Herbalists hold divergent views about the relative properties and uses of the various Echinacea species. Some say E. augustifolia is the best, and others say E. purpurea is the best. E. pallida seems to be caught somewhere in the middle. The truth of the matter is that the three major medicinal species of Echinacea can be regarded as different herbs just as the Chinese herbalists say american ginseng is "cooling" and korean ginseng is "warming" (and thus are used differently).
There is no doubt that the three species have different chemical profiles. One constituent may be abundant in one species and completely absent in another. The trouble with the constituents is that no one is sure which ones are important for health. Echinacosides are often assumed to be important, but there is considerable controversy among scientists whether they or other compounds are responsible for echinacea’s immunostimulatory effects.

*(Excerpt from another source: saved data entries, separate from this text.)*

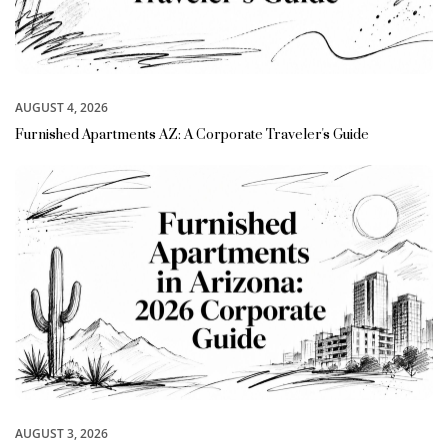
AUGUST 4, 2026
Furnished Apartments AZ: A Corporate Traveler's Guide
AUGUST 3, 2026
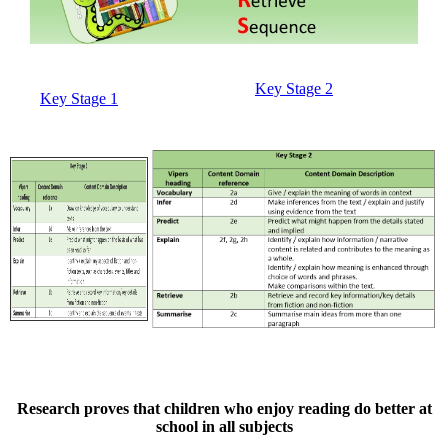
Key Stage 2
Key Stage 1
Research proves that children who enjoy reading do better at
school in all subjects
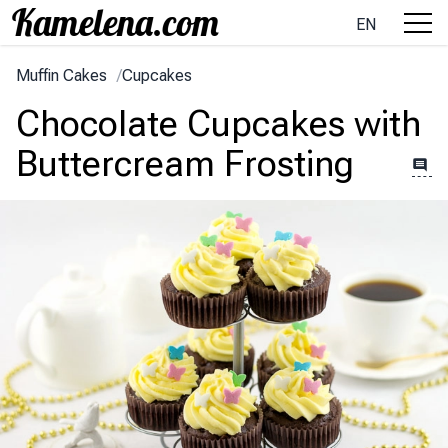
EN
Muffin Cakes
/
Cupcakes
Chocolate Cupcakes with
Buttercream Frosting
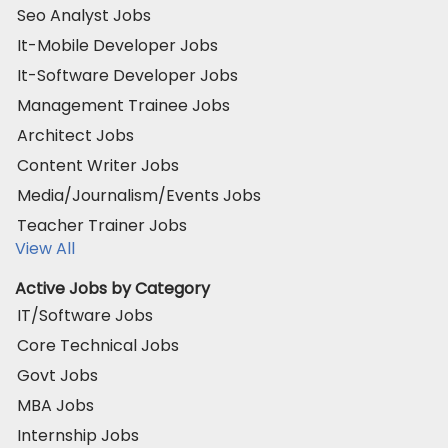
Seo Analyst Jobs
It-Mobile Developer Jobs
It-Software Developer Jobs
Management Trainee Jobs
Architect Jobs
Content Writer Jobs
Media/Journalism/Events Jobs
Teacher Trainer Jobs
View All
Active Jobs by Category
IT/Software Jobs
Core Technical Jobs
Govt Jobs
MBA Jobs
Internship Jobs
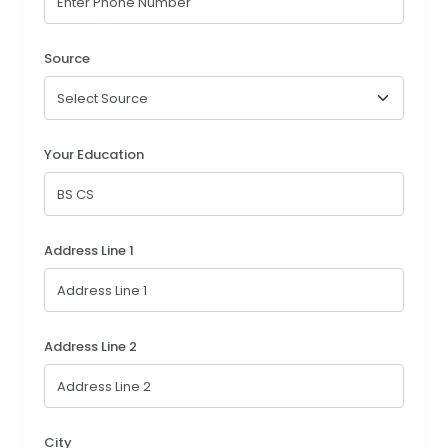
Source
Your Education
Address Line 1
Address Line 2
City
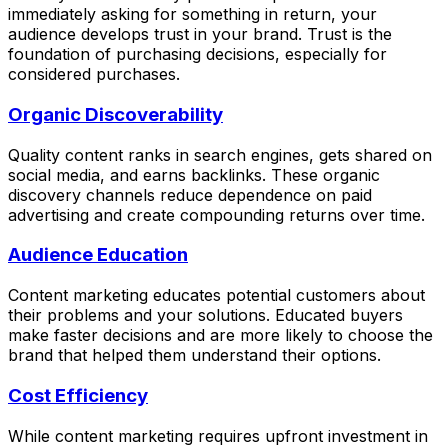
immediately asking for something in return, your
audience develops trust in your brand. Trust is the
foundation of purchasing decisions, especially for
considered purchases.
Organic Discoverability
Quality content ranks in search engines, gets shared on
social media, and earns backlinks. These organic
discovery channels reduce dependence on paid
advertising and create compounding returns over time.
Audience Education
Content marketing educates potential customers about
their problems and your solutions. Educated buyers
make faster decisions and are more likely to choose the
brand that helped them understand their options.
Cost Efficiency
While content marketing requires upfront investment in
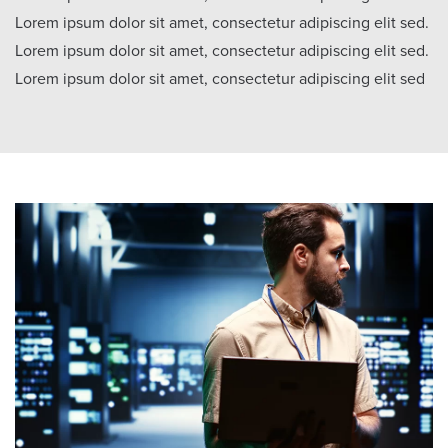
Lorem ipsum dolor sit amet, consectetur adipiscing elit sed.
Lorem ipsum dolor sit amet, consectetur adipiscing elit sed.
Lorem ipsum dolor sit amet, consectetur adipiscing elit sed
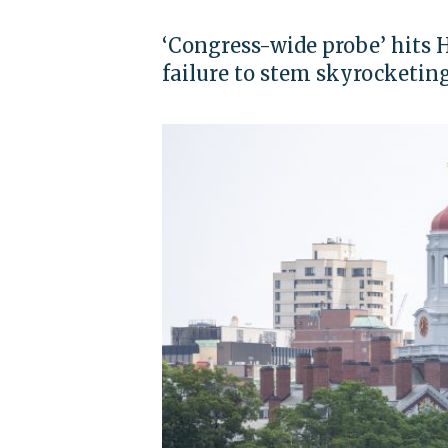
‘Congress-wide probe’ hits 
failure to stem skyrocketin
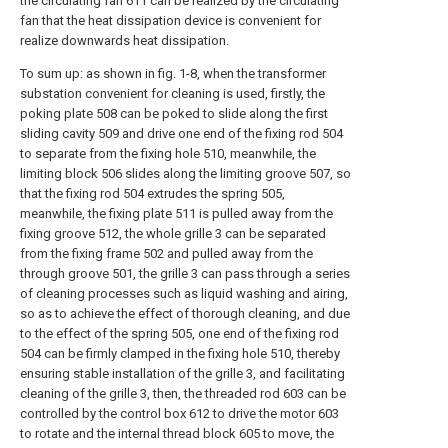
the circulating fan 611 can be realized by the circulating
fan that the heat dissipation device is convenient for
realize downwards heat dissipation.
To sum up: as shown in fig. 1-8, when the transformer
substation convenient for cleaning is used, firstly, the
poking plate 508 can be poked to slide along the first
sliding cavity 509 and drive one end of the fixing rod 504
to separate from the fixing hole 510, meanwhile, the
limiting block 506 slides along the limiting groove 507, so
that the fixing rod 504 extrudes the spring 505,
meanwhile, the fixing plate 511 is pulled away from the
fixing groove 512, the whole grille 3 can be separated
from the fixing frame 502 and pulled away from the
through groove 501, the grille 3 can pass through a series
of cleaning processes such as liquid washing and airing,
so as to achieve the effect of thorough cleaning, and due
to the effect of the spring 505, one end of the fixing rod
504 can be firmly clamped in the fixing hole 510, thereby
ensuring stable installation of the grille 3, and facilitating
cleaning of the grille 3, then, the threaded rod 603 can be
controlled by the control box 612 to drive the motor 603
to rotate and the internal thread block 605 to move, the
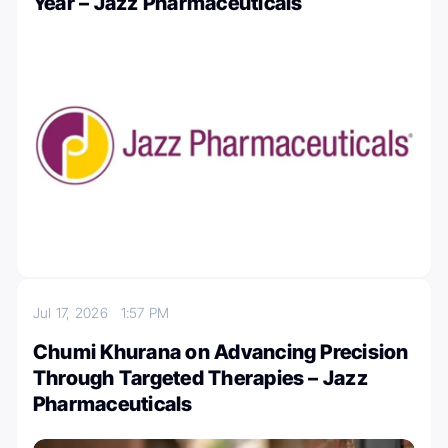
Year – Jazz Pharmaceuticals
Jul 17, 2026
1:57 PM
Chumi Khurana on Advancing Precision
Through Targeted Therapies – Jazz
Pharmaceuticals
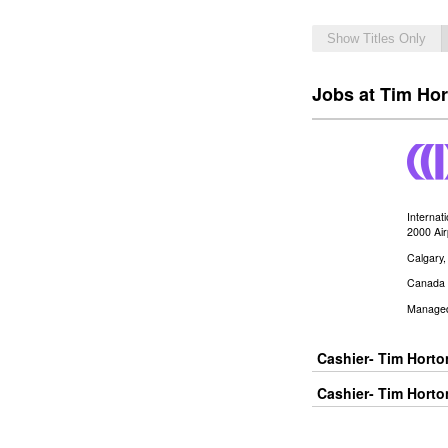
Show Titles Only
Jobs at Tim Hor
Internat
2000 Ai
Calgary
Canada
Manage
Cashier- Tim Hort
Cashier- Tim Horto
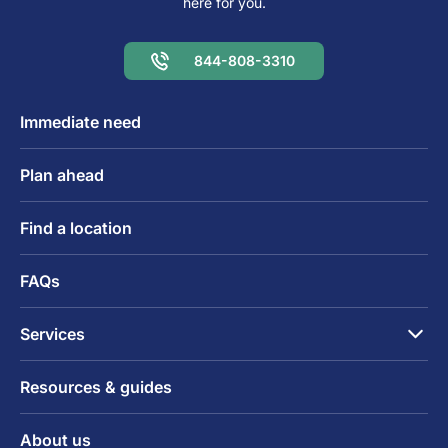
here for you.
844-808-3310
Immediate need
Plan ahead
Find a location
FAQs
Services
Resources & guides
About us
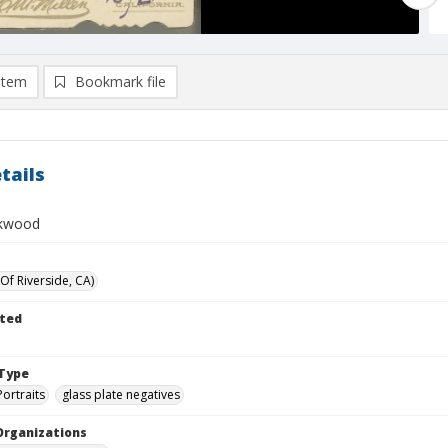
item
Bookmark file
tails
rkwood
Of Riverside, CA)
ted
Type
Portraits
glass plate negatives
Organizations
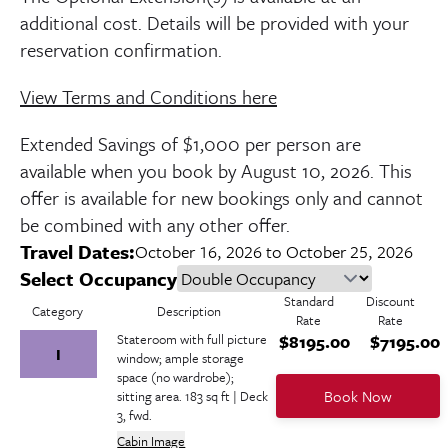
additional cost. Details will be provided with your
reservation confirmation.
View Terms and Conditions here
Extended Savings of $1,000 per person are
available when you book by
August 10, 2026
. This
offer is available for new bookings only and cannot
be combined with any other offer.
Travel Dates:
October 16, 2026 to October 25, 2026
Select Occupancy
Standard
Discount
Category
Description
Rate
Rate
Stateroom with full picture
$8195.00
$7195.00
I
window; ample storage
space (no wardrobe);
Book Now
sitting area. 183 sq ft | Deck
3, fwd.
Cabin Image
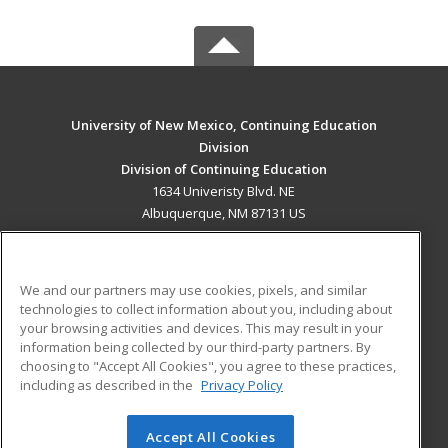
University of New Mexico, Continuing Education
Division
Division of Continuing Education
1634 Univeristy Blvd. NE
Albuquerque, NM 87131 US
MAIN CONTENT
Career Training
We and our partners may use cookies, pixels, and similar
technologies to collect information about you, including about
ADDITIONAL RESOURCES
your browsing activities and devices. This may result in your
information being collected by our third-party partners. By
Military
Student Blog
choosing to "Accept All Cookies", you agree to these practices,
Financial Assistance
including as described in the
Privacy Policy
Help
Accept All Cookies
© 2026 ed2go, a division of Cengage Learning. All rights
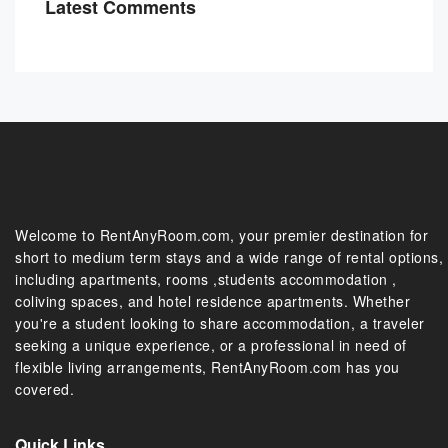
Latest Comments
Welcome to RentAnyRoom.com, your premier destination for
short to medium term stays and a wide range of rental options,
including apartments, rooms ,students accommodation ,
coliving spaces, and hotel residence apartments. Whether
you're a student looking to share accommodation, a traveler
seeking a unique experience, or a professional in need of
flexible living arrangements, RentAnyRoom.com has you
covered.
Quick Links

Some herbalists say that E. angustifolia is the more potent species. They say it packs more of a punch, and would use it acute situations requiring a strong-acting agent. The same herbalists often prescribe E. purpurea in a more preventative role. E. pallida is commonly blended with the other two main species, less by design than for lack of availability of the other two.
Whatever herbalists or scientists say, the important thing for commercial growers is what the industry will pay. There is no doubt that E. angustifolia commands the highest price of the three species. But price does not translate into profits. E. angustifolia is harder to grow, slower, and more costly to establish than other two species. In addition, it is not suitable for areas that get a lot of rain (E. purpurea is a bit more tolerant of rain).
Just where on the profit and loss column the three species will end up for you is difficult to say without trying them out. We recommend that you start trial plots of the three species and pay attention to the costs of production. When you have root samples to show to buyers you will know how high your price should be.
All three species are 3-4 year crops. E. purpurea yields herb (above-ground foliage) as well as roots. The foliage can be cut in years 2, 3 and 4, and roots harvested in the last year. In Europe, only the herb of E. purpurea is used by some manufacturers. E. pallida and E. angustifolia are both grown for roots only, although there is no reason why some herb could not be harvested from E. pallida. E. purpurea is the easiest to grow, and the most likely to be successful.